Sinarski has careened into the law on many other occasions. In 2017, for instance, police said the Jackson resident was arrested about 16 times in the span of a year. Many of the arrests were for public intoxication. Sinarski’s prior scuffles with the law have become so notorious—and problematic—that it’s gotten him banned from many local businesses in Jackson Hole. Erratic behavior isn’t good for the state’s resort mecca.
It hasn’t been good for the jail, either. Prison guards say they are doing the best they can for Sinarski, sources said, while they wait for his mental health evaluation. Teton County Sheriff Matt Carr couldn’t be reached for comment.

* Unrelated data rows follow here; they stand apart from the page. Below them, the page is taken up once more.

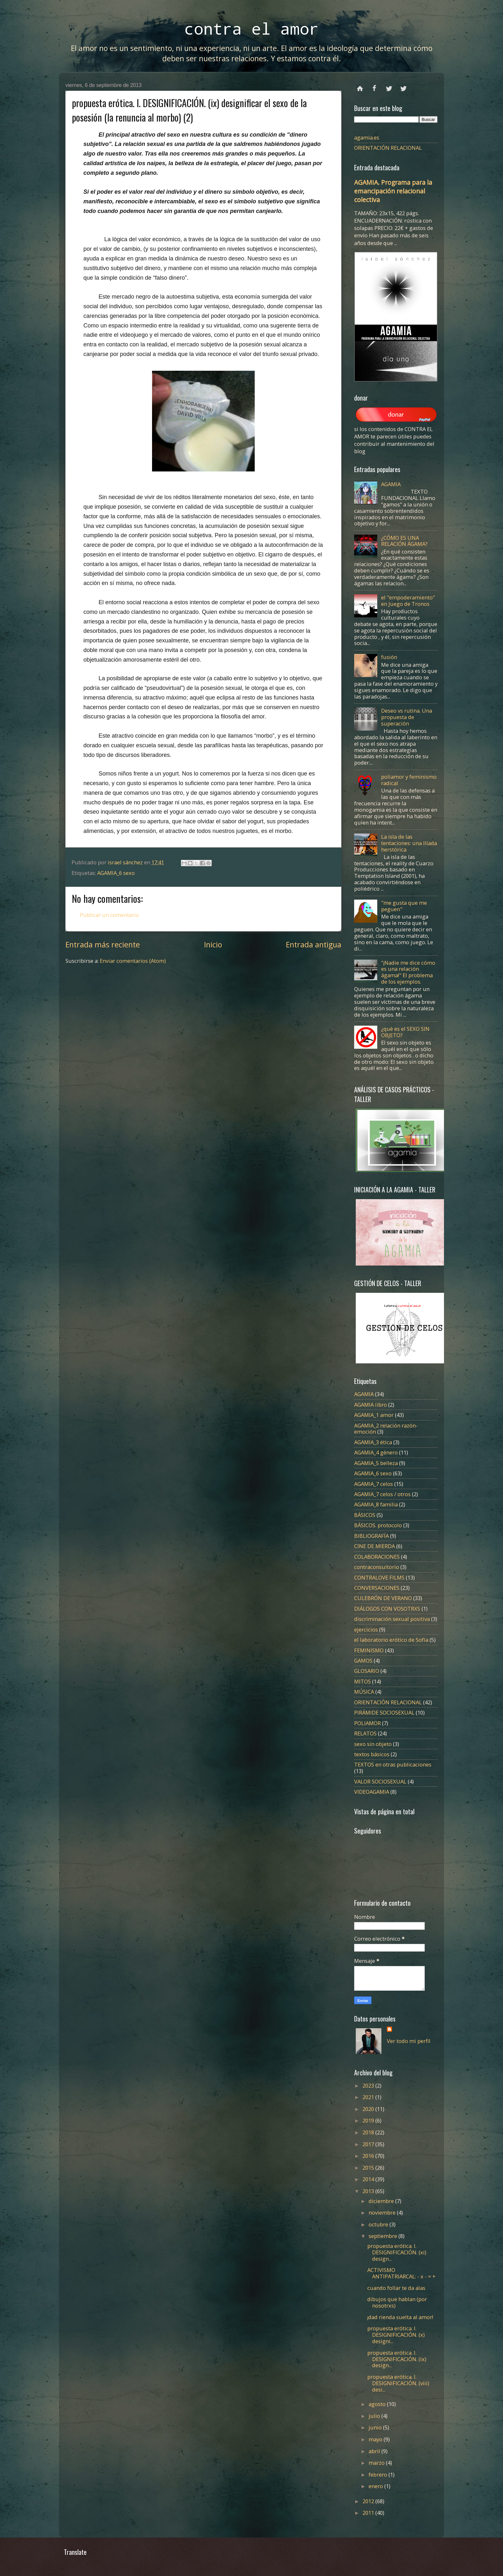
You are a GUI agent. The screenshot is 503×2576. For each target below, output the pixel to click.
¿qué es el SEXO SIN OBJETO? (405, 1032)
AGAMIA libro (370, 1404)
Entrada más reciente (102, 944)
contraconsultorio (376, 1567)
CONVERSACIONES (376, 1587)
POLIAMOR (367, 1723)
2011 (368, 2512)
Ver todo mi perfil (409, 2041)
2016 (368, 2155)
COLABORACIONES (377, 1556)
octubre (379, 2224)
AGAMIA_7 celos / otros (382, 1494)
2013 (368, 2191)
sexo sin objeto (373, 1744)
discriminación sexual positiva (392, 1619)
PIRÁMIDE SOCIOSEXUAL (384, 1712)
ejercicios (366, 1629)
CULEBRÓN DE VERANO (383, 1598)
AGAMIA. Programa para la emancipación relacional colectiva (393, 191)
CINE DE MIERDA (374, 1546)
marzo (377, 2462)
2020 (368, 2109)
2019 (368, 2120)
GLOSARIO (366, 1670)
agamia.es (366, 137)
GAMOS (363, 1660)
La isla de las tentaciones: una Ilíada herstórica (409, 843)
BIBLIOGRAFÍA (371, 1535)
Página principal (360, 85)
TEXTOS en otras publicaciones (392, 1764)
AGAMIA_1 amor (374, 1415)
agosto (378, 2404)
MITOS (362, 1681)
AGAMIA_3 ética (373, 1442)
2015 (368, 2167)
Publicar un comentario (109, 915)
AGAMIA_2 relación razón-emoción (386, 1429)
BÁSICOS (364, 1515)
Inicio (213, 944)
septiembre (383, 2236)
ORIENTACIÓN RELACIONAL (388, 147)
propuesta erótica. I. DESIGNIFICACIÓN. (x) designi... (396, 2335)
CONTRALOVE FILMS (379, 1577)
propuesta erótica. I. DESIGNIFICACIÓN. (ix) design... (396, 2359)
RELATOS (365, 1733)
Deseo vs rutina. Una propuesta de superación (406, 717)
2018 (368, 2132)
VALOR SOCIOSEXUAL (380, 1781)
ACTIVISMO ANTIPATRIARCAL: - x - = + (401, 2273)
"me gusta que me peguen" (404, 906)
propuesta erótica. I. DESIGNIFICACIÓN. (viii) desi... (398, 2383)
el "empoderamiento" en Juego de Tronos (408, 600)
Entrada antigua (313, 944)
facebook (374, 85)
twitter (389, 85)
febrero (378, 2474)
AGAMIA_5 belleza (376, 1463)
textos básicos (371, 1754)
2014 (368, 2179)
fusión (389, 657)
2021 (368, 2097)
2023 (368, 2085)
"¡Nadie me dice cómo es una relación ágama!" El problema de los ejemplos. (408, 972)
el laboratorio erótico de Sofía (391, 1639)
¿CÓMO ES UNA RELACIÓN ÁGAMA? (404, 541)
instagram (403, 85)
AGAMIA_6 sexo (116, 873)
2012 (368, 2501)
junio (376, 2427)
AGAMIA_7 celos (373, 1483)
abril (375, 2451)
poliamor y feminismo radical (409, 780)
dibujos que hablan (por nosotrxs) (397, 2302)
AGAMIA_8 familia (376, 1504)
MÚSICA (364, 1691)
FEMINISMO (369, 1650)
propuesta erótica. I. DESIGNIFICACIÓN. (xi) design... (396, 2252)
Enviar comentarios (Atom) (133, 960)
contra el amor (251, 28)
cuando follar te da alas (396, 2288)
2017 (368, 2144)
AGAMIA (391, 484)
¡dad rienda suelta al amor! (400, 2317)
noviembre (383, 2212)
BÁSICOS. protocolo (378, 1525)
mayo (376, 2439)
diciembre (382, 2201)
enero (376, 2486)
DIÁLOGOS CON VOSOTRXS (387, 1608)
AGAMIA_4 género (376, 1452)
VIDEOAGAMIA (371, 1791)
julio (375, 2415)
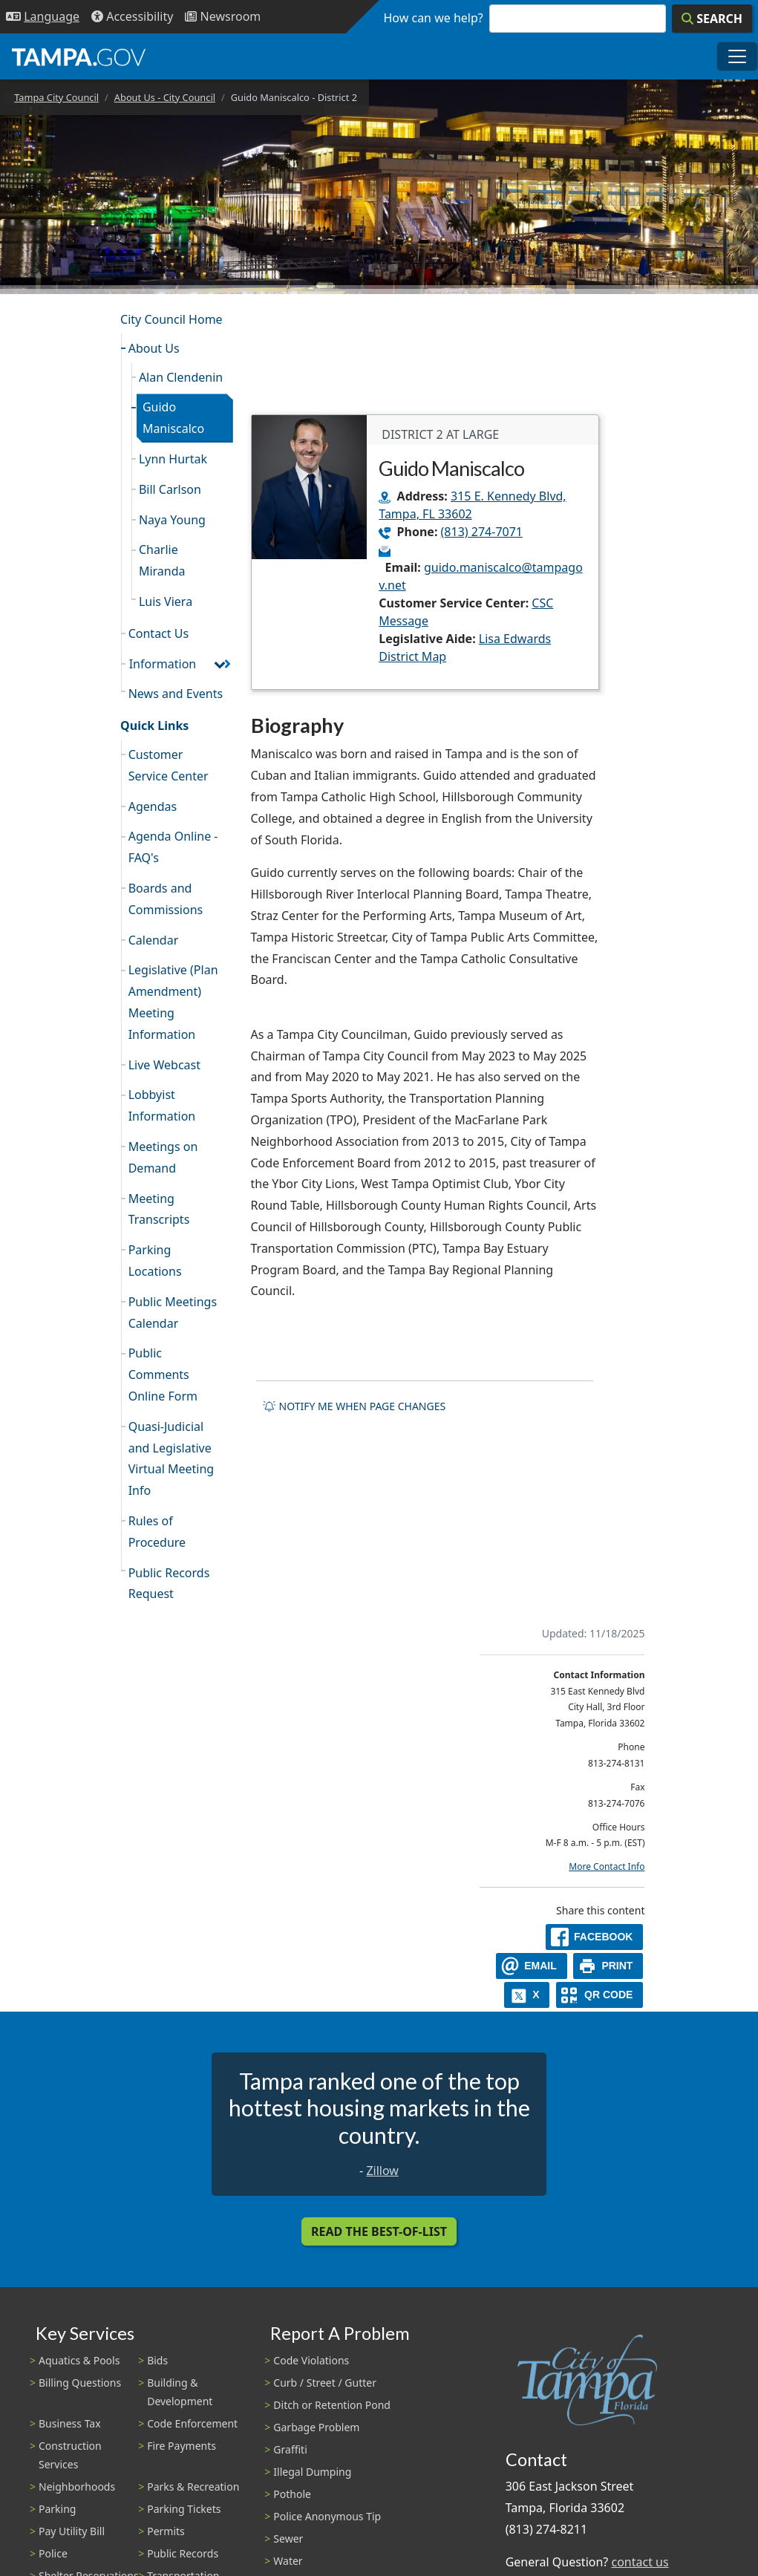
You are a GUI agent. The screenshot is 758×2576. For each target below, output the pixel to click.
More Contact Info (606, 1866)
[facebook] (595, 1937)
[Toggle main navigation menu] (737, 56)
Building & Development (179, 2392)
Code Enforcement (192, 2423)
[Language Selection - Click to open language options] (42, 16)
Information (163, 664)
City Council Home (171, 319)
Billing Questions (80, 2383)
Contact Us (158, 633)
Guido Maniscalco (173, 418)
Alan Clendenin (181, 377)
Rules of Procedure (157, 1532)
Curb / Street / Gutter (324, 2383)
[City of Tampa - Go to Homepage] (79, 56)
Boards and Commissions (165, 899)
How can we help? (433, 18)
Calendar (153, 940)
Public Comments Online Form (162, 1374)
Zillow (382, 2170)
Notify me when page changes (354, 1406)
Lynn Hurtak (173, 459)
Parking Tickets (183, 2509)
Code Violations (311, 2360)
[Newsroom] (223, 16)
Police (53, 2553)
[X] (527, 1995)
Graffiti (290, 2449)
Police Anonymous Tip (327, 2516)
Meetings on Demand (163, 1157)
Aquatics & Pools (79, 2360)
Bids (157, 2360)
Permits (166, 2531)
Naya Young (172, 520)
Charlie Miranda (162, 560)
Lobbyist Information (162, 1105)
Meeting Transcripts (159, 1209)
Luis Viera (165, 601)
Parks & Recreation (193, 2486)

And yet, what’s happening with Sinarski isn’t an isolated case. Last year, Dennis Gross, another frequenter behind bars, had spent over nine months in the Jackson jail after being arrested for allegedly lighting a fire and stopping firefighters from putting out the flames, according to police reports. In another case, Riley Sills, a Teton County resident, was jailed for half a year before gaining admittance to the state hospital.
In Gross’ case, he had been diagnosed as bipolar with mania and episodes of psychosis, court records show. He was released from the Teton County Detention Center and hospitalized after the Wyoming Truth last year sought all the records in his case.
Trefonas, the public defender, represented Gross as well. As it turns out, the two men shared more than the same attorney. Gross and Sinarski have been drinking buddies and, given their frequent stints of incarceration, they’ve crossed paths in the Jackson jail.